In a study on 12 eyes from chronic CSC patients, Schaal et al. revealed that IVB injection improved BCVA, as well as CMT. This finding is comparable to our study, although they used multiple injections of bevacizumab (2.5 mg) in six-to eight-week intervals. In our study, the mean volume of SRF before treatment was 10.5327 ± 2.038 μL, which changed to 8.4291 ± 1.539 μL after the first injection. In the same way, in the study by Schaal and colleagues, complete absorption of SRF was demonstrated in 50% of the patients.

In the retrospective study, Chung et al. evaluated the efficacy of IVB injection in the treatment of 77 eyes from 71 patients with chronic, atypical, or recurrent CSC. They injected IVB in 6-week intervals until SRF absorption and then based on an as-needed protocol according to OCT findings. At month 3 post-treatment, the mean BCVA and CMT improved significantly and was maintained during the one-year follow-up time. They found that improvement in BCVA was significant in eyes with chronic or recurrent CSC but was not statistically significant in eyes with atypical CSC. In another retrospective study, Unlu and co-workers assessed the subfoveal choroidal thickness (SFCT) changes following IVB injection in eyes with CSC. They treated 21 eyes with 1.25 mg IVB injection (IVB group) compared with 16 eyes in the control group. At month 3, improvement of visual acuity, SRF absorption, and SFCT reduction happened in all cases in both study groups; however, reduction of SFCT was significantly greater in the control group. The authors concluded that IVB injection is not superior to observation in the management of CSC. Unlike our study, Unlu et al. included patients with acute CSC.

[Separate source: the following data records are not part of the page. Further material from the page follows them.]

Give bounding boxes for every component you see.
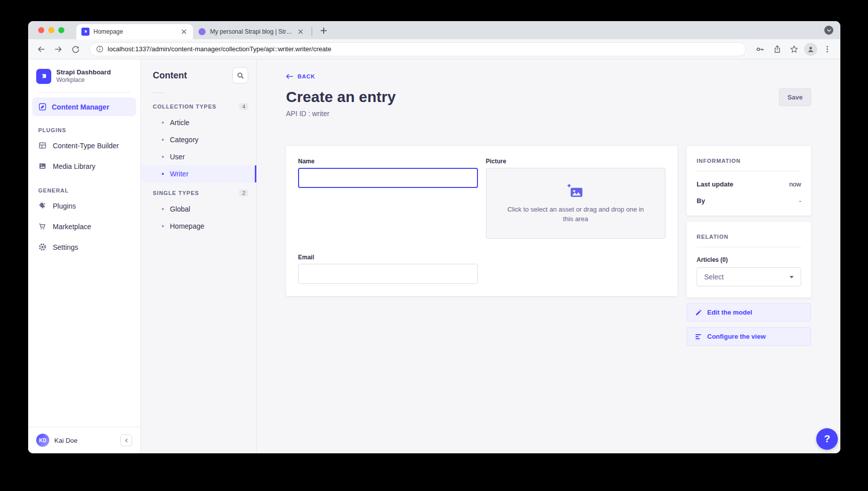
strapi-favicon-icon bbox=[81, 28, 89, 36]
password-key-icon[interactable] bbox=[753, 42, 767, 56]
api-id-subtitle: API ID : writer bbox=[286, 110, 396, 118]
address-bar[interactable]: localhost:1337/admin/content-manager/col… bbox=[89, 42, 746, 56]
blog-favicon-icon bbox=[198, 28, 206, 36]
subnav-item-label: Writer bbox=[170, 170, 188, 178]
close-tab-icon[interactable] bbox=[297, 28, 305, 36]
content-manager-icon bbox=[38, 103, 47, 111]
email-field-label: Email bbox=[298, 254, 478, 261]
email-input[interactable] bbox=[298, 264, 478, 284]
window-close-button[interactable] bbox=[38, 27, 44, 33]
nav-item-content-manager[interactable]: Content Manager bbox=[32, 97, 136, 116]
browser-window: Homepage My personal Strapi blog | Strap bbox=[28, 21, 840, 453]
save-button[interactable]: Save bbox=[779, 88, 811, 106]
add-image-icon bbox=[566, 183, 585, 199]
nav-item-label: Media Library bbox=[53, 162, 95, 170]
browser-profile-avatar[interactable] bbox=[804, 43, 817, 56]
arrow-left-icon bbox=[286, 73, 294, 79]
url-text: localhost:1337/admin/content-manager/col… bbox=[108, 45, 331, 53]
nav-item-label: Marketplace bbox=[53, 223, 91, 231]
nav-item-settings[interactable]: Settings bbox=[28, 237, 140, 257]
new-tab-button[interactable] bbox=[317, 24, 330, 37]
subnav-item-global[interactable]: Global bbox=[141, 201, 256, 218]
tab-search-button[interactable] bbox=[824, 26, 833, 35]
nav-item-marketplace[interactable]: Marketplace bbox=[28, 216, 140, 237]
relation-title: RELATION bbox=[697, 231, 801, 240]
subnav-item-category[interactable]: Category bbox=[141, 131, 256, 148]
information-card: INFORMATION Last update now By - bbox=[687, 146, 811, 216]
forward-navigation-button[interactable] bbox=[51, 42, 65, 56]
tabs: Homepage My personal Strapi blog | Strap bbox=[76, 21, 330, 39]
tab-strip: Homepage My personal Strapi blog | Strap bbox=[28, 21, 840, 39]
search-button[interactable] bbox=[232, 67, 248, 83]
picture-upload-hint: Click to select an asset or drag and dro… bbox=[505, 205, 647, 224]
subnav-item-label: Article bbox=[170, 119, 189, 127]
window-zoom-button[interactable] bbox=[58, 27, 64, 33]
information-title: INFORMATION bbox=[697, 155, 801, 164]
bullet-icon bbox=[162, 139, 164, 141]
name-field-label: Name bbox=[298, 158, 478, 165]
tab-title: My personal Strapi blog | Strap bbox=[210, 28, 293, 35]
picture-upload-dropzone[interactable]: Click to select an asset or drag and dro… bbox=[486, 168, 666, 239]
screenshot-root: { "colors": { "primary": "#4945ff", "pri… bbox=[0, 0, 868, 491]
subnav-item-user[interactable]: User bbox=[141, 148, 256, 165]
divider bbox=[697, 247, 801, 247]
layout-icon bbox=[38, 141, 47, 150]
strapi-admin: Strapi Dashboard Workplace Content Manag… bbox=[28, 59, 840, 453]
subnav-item-label: Homepage bbox=[170, 222, 205, 230]
info-label: Last update bbox=[697, 180, 733, 188]
nav-item-media-library[interactable]: Media Library bbox=[28, 156, 140, 176]
subnav-item-label: User bbox=[170, 153, 185, 161]
back-link[interactable]: BACK bbox=[286, 73, 315, 79]
info-row-last-update: Last update now bbox=[697, 180, 801, 188]
configure-view-button[interactable]: Configure the view bbox=[687, 327, 811, 346]
tab-blog[interactable]: My personal Strapi blog | Strap bbox=[193, 24, 310, 39]
subnav-item-label: Global bbox=[170, 205, 190, 213]
nav-item-content-type-builder[interactable]: Content-Type Builder bbox=[28, 135, 140, 156]
subnav-item-article[interactable]: Article bbox=[141, 114, 256, 131]
configure-view-label: Configure the view bbox=[707, 333, 765, 340]
edit-model-button[interactable]: Edit the model bbox=[687, 303, 811, 322]
window-minimize-button[interactable] bbox=[48, 27, 54, 33]
email-field: Email bbox=[298, 254, 478, 284]
close-tab-icon[interactable] bbox=[180, 28, 188, 36]
picture-field: Picture Click to select an asset or drag… bbox=[486, 158, 666, 239]
subnav-item-label: Category bbox=[170, 136, 199, 144]
gear-icon bbox=[38, 243, 47, 251]
subnav-item-writer[interactable]: Writer bbox=[141, 165, 256, 182]
info-row-by: By - bbox=[697, 197, 801, 205]
reload-button[interactable] bbox=[68, 42, 82, 56]
tab-homepage[interactable]: Homepage bbox=[76, 24, 193, 39]
articles-relation-select[interactable]: Select bbox=[697, 267, 801, 286]
entry-aside: INFORMATION Last update now By - RELATIO… bbox=[687, 146, 811, 346]
browser-menu-icon[interactable] bbox=[820, 42, 834, 56]
browser-toolbar: localhost:1337/admin/content-manager/col… bbox=[28, 39, 840, 59]
collection-types-count-badge: 4 bbox=[239, 103, 248, 110]
strapi-logo-icon bbox=[36, 69, 51, 84]
bookmark-star-icon[interactable] bbox=[787, 42, 801, 56]
brand: Strapi Dashboard Workplace bbox=[28, 68, 140, 84]
group-label-collection-types: COLLECTION TYPES bbox=[153, 104, 217, 110]
select-placeholder: Select bbox=[704, 273, 724, 281]
nav-item-plugins[interactable]: Plugins bbox=[28, 195, 140, 216]
name-input[interactable] bbox=[298, 168, 478, 188]
single-types-count-badge: 2 bbox=[239, 189, 248, 197]
help-button[interactable]: ? bbox=[816, 428, 838, 450]
back-navigation-button[interactable] bbox=[34, 42, 48, 56]
user-avatar: KD bbox=[36, 434, 49, 447]
content-sub-navigation: Content COLLECTION TYPES 4 Article Categ… bbox=[141, 59, 257, 453]
entry-form-card: Name Picture Click to select an asset or… bbox=[286, 146, 678, 296]
share-icon[interactable] bbox=[770, 42, 784, 56]
info-value: - bbox=[799, 197, 801, 205]
window-controls bbox=[38, 27, 64, 33]
site-info-icon[interactable] bbox=[96, 45, 104, 53]
nav-item-label: Content-Type Builder bbox=[53, 142, 119, 150]
bullet-icon bbox=[162, 225, 164, 227]
subnav-item-homepage[interactable]: Homepage bbox=[141, 218, 256, 235]
group-label-single-types: SINGLE TYPES bbox=[153, 190, 199, 196]
nav-divider bbox=[38, 92, 130, 92]
nav-section-plugins: PLUGINS bbox=[28, 116, 140, 135]
collapse-sidebar-button[interactable] bbox=[120, 434, 132, 446]
bullet-icon bbox=[162, 208, 164, 210]
configure-lines-icon bbox=[695, 333, 702, 340]
picture-field-label: Picture bbox=[486, 158, 666, 165]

In a prospective study, patients with chronic CSC who were treated with 1.25 mg IVB injection (12 eyes) were compared with low-fluence PDT (10 eyes). At 9-month follow-up time, visual acuity improvement was better in the IVB injection group; however, the difference was not significant. The mean IVB injection was 3.0 ± 1, and the mean PDT re-treatment was 1.6 ± 0.6 during the follow-up period (9 months). The author concluded that IVB injection can be a treatment modality for chronic CSC, which was compatible to our study results. Also, a combination of PDT with IVB injection may be effective in the management of chronic CSC.39, 40, 41 Naseripour et al. evaluated the efficacy of half-dose verteporfin PDT in the treatment of chronic CSC. They reported that SRF was resolved in 96.2% of eyes after 12-month follow-up. In our study, complete resolution of SRF happened in 95.5% of eyes at the final follow-up visit; however, 3-month response of half-dose PDT was higher in Naseripour et al.'s study compared to our study. PDT is currently the treatment of choice for chronic CSC, and IVB may serve as an alternative option.

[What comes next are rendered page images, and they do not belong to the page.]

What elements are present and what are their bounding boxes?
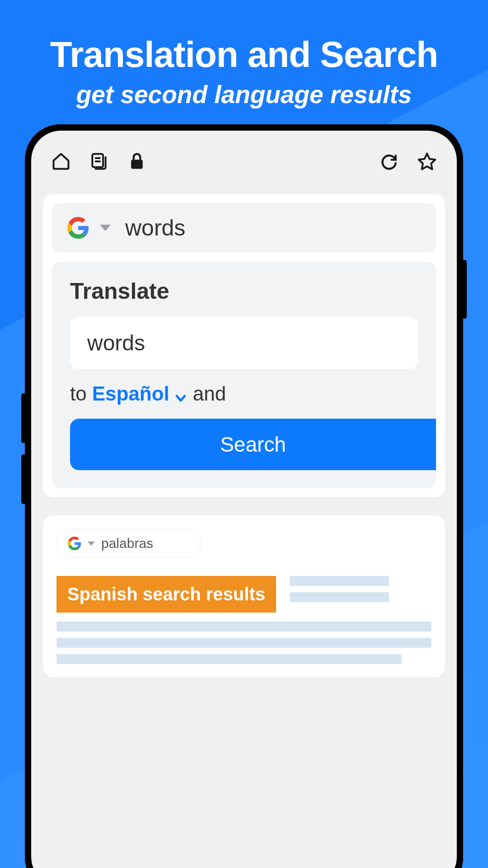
phone-side-button	[462, 260, 467, 319]
search-and-translate-card: words Translate words to Español and	[43, 194, 445, 497]
phone-frame: words Translate words to Español and	[25, 124, 463, 868]
chevron-down-icon	[174, 387, 188, 401]
lock-icon[interactable]	[126, 151, 148, 172]
google-logo-icon	[68, 537, 81, 550]
phone-volume-up	[21, 393, 26, 443]
search-bar[interactable]: words	[52, 203, 436, 253]
translated-query: palabras	[101, 536, 153, 551]
results-badge: Spanish search results	[56, 576, 276, 613]
results-card: palabras Spanish search results	[43, 515, 445, 678]
skeleton-line	[290, 592, 389, 602]
home-icon[interactable]	[50, 151, 72, 172]
to-label: to	[70, 382, 87, 405]
search-button[interactable]: Search	[70, 419, 436, 470]
translated-search-bar[interactable]: palabras	[56, 529, 201, 558]
hero-title: Translation and Search	[0, 34, 488, 75]
and-label: and	[193, 382, 226, 405]
search-engine-dropdown-icon[interactable]	[100, 225, 111, 231]
phone-screen: words Translate words to Español and	[31, 131, 457, 868]
search-engine-dropdown-icon[interactable]	[88, 542, 95, 546]
translate-input[interactable]: words	[70, 317, 418, 369]
language-select[interactable]: Español	[92, 382, 188, 405]
translate-panel: Translate words to Español and Search	[52, 262, 436, 488]
browser-toolbar	[31, 131, 457, 187]
google-logo-icon	[67, 217, 89, 239]
skeleton-line	[56, 622, 432, 632]
translate-heading: Translate	[70, 278, 418, 304]
search-query[interactable]: words	[125, 215, 185, 241]
result-skeleton	[290, 576, 432, 602]
result-skeleton-block	[56, 622, 432, 664]
skeleton-line	[56, 638, 432, 648]
svg-rect-3	[131, 160, 143, 169]
hero-subtitle: get second language results	[0, 80, 488, 109]
language-name: Español	[92, 382, 169, 405]
tabs-icon[interactable]	[88, 151, 110, 172]
skeleton-line	[56, 654, 402, 664]
reload-icon[interactable]	[378, 151, 400, 172]
phone-volume-down	[21, 454, 26, 504]
language-line: to Español and	[70, 382, 418, 405]
skeleton-line	[290, 576, 389, 586]
star-icon[interactable]	[416, 151, 438, 172]
results-preview: Spanish search results	[56, 576, 432, 613]
page-content: words Translate words to Español and	[31, 187, 457, 678]
hero-text: Translation and Search get second langua…	[0, 0, 488, 109]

Additionally, the mean contrast sensitivity in our patients was 13.8182 ± 2.64820 dB before treatment, which significantly changed to 17.6818 ± 1.80967 dB after the treatment (P = 0.000). Contrast sensitivity in these patients suggests a relative improvement; therefore, despite a near-complete recovery of vision, the contrast sensitivity level may not be normal.

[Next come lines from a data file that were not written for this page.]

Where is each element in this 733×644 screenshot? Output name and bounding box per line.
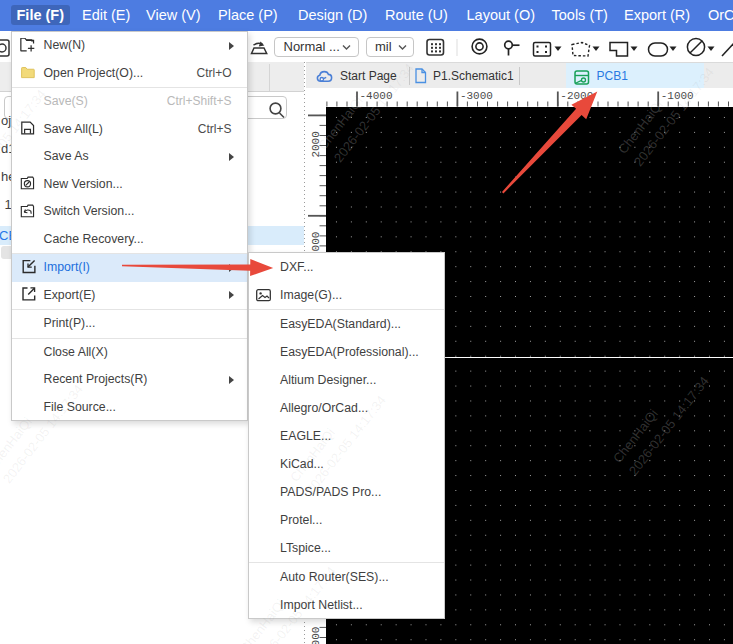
svg-text:2000: 2000 bbox=[310, 131, 322, 157]
svg-text:-1000: -1000 bbox=[661, 90, 694, 102]
svg-text:-4000: -4000 bbox=[360, 90, 393, 102]
svg-text:-2000: -2000 bbox=[560, 90, 593, 102]
svg-text:-3000: -3000 bbox=[310, 627, 322, 644]
svg-text:-3000: -3000 bbox=[460, 90, 493, 102]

The most frequent FA pattern in our patients before the onset of treatment was expansile dot and smoke stack patterns, respectively, while the lowest pattern was the diffuse pattern. One of the patients had no leakage on FA, and complete improvement did not happen in this case after treatment. Consequently, FA pattern in patients with chronic CSC seems to be effective in responding to IVB injection. According to a study by Torres Soriano et al., leakage reduction using FA was shown in five patients with the expansile dot pattern. Similarly, in our study, 11 out of 22 patients showed this pattern, which decreased leakage.

Our study was only conducted in a single hospital and did not have a control group which are limitations. The small sample size and non-comparative design do not allow a clear conclusion.

In conclusion, our study demonstrated that IVB injection may lead to absorption of exudative retinal detachment and result in visual function improvement in chronic CSC. However, further randomized clinical trials with a control group and a larger sample size are necessary to evaluate the treatment of CSC using anti-VEGF agents.